Roxio Community: Moving Media Files To A New Drive - Roxio Community

Jump to content

Roxio Community
Page 1 of 1
  • You cannot start a new topic
  • You cannot reply to this topic

Moving Media Files To A New Drive How to maintain file pointers

#1 User is offline   dbail10 

  • Rookie
  • PipPip
  • Group: Members
  • Posts: 12
  • Joined: 23-October 06

Posted 02 February 2009 - 10:33 AM

Up to this point, I’ve kept all of my videos and pictures on an external drive. I save all of my projects and ISOs on this drive as well. I’ve just purchased a much larger NAS unit to store all of my media files going forward because I’ve had some intermittent issues with the current drive. I want to move all of the files on my current external drive to the NAS unit. As I’ve learned the hard way before, when you move these files, it messes up the reference pointers in projects since it’s expected the files will be where they were when they were initially associated with the project. You can re-associate the links later on, but this is a manual process and I’d have to do it for a couple of hundred projects. Is there any way to move the files to the new drive and minimize the issue of broken file associations? I appreciate the help.

0

#2 User is online   Jim_Hardin 

  • Digital Guru
  • PipPipPipPipPipPip
  • Group: Digital Guru
  • Posts: 24,674
  • Joined: 23-January 08
  • Gender:Male

Posted 02 February 2009 - 11:45 AM

Put them in the same place you had them before.

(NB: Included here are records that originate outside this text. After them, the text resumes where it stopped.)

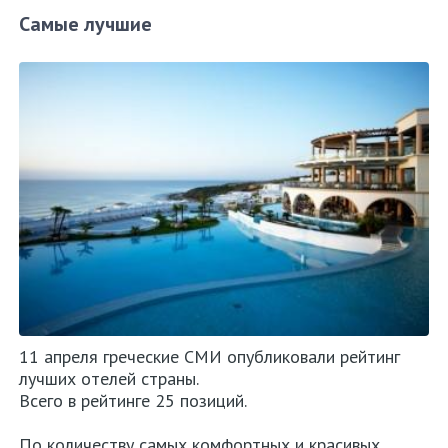
Самые лучшие
11 апреля греческие СМИ опубликовали рейтинг
лучших отелей страны.
Всего в рейтинге 25 позиций.
По количеству самых комфортных и красивых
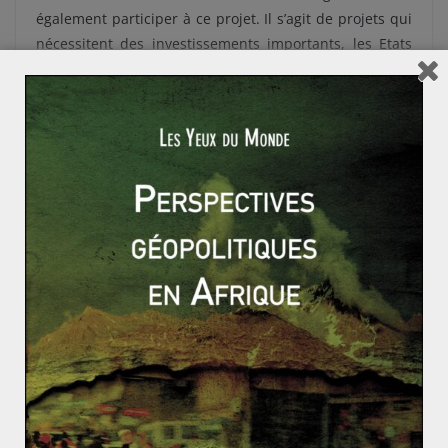
également participer à ce projet. Il s’agit de projets qui
nécessitent des investissements importants, les Etats
concernés comptent d’ailleurs demander à Bruxelles d’y
contribuer. Dans ce contexte de coopération, le maire
de Thessalonique veut également créer un festival pour
artistes en partenariat avec Skopje. L’objectif est de
rassembler les capitales de la Macédoine grecque et de
la Macédoine indépendante slave, dont les relations
sont tendues mais
connaissent un fort réchauffement
depuis le début de l’année 2017
.
On peut d’ailleurs penser qu’une fois ces relations
normalisées, la Macédoine pourrait intégrer le sommet
quadrilatéral. Si la Serbie et la Macédoine semblent
concernées directement ou indirectement par les
initiatives avancées, la déclaration conjointe précise
bien que le sommet a pour objectif l’intégration des
pays des Balkans occidentaux, ce qui inclut également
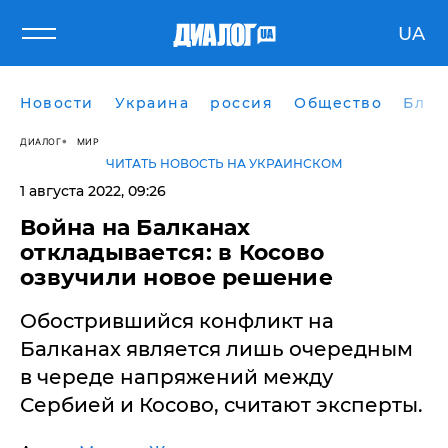
UA
Новости
Украина
россия
Общество
Блог
ДИАЛОГ
МИР
ЧИТАТЬ НОВОСТЬ НА УКРАИНСКОМ
1 августа 2022, 09:26
​Война на Балканах
откладывается: в Косово
озвучили новое решение
Обострившийся конфликт на
Балканах является лишь очередным
в череде напряжений между
Сербией и Косово, считают эксперты.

Actually it is pretty painless as long as everything is in the same folder or 2. Point to the new place and it will look there next time it gets stumped.

Posted Image
0

#3 User is offline   dbail10 

  • Rookie
  • PipPip
  • Group: Members
  • Posts: 12
  • Joined: 23-October 06

Posted 02 February 2009 - 05:10 PM

QUOTE (Jim_Hardin @ Feb 2 2009, 11:45 AM) <{POST_SNAPBACK}>
Put them in the same place you had them before.

Actually it is pretty painless as long as everything is in the same folder or 2. Point to the new place and it will look there next time it gets stumped.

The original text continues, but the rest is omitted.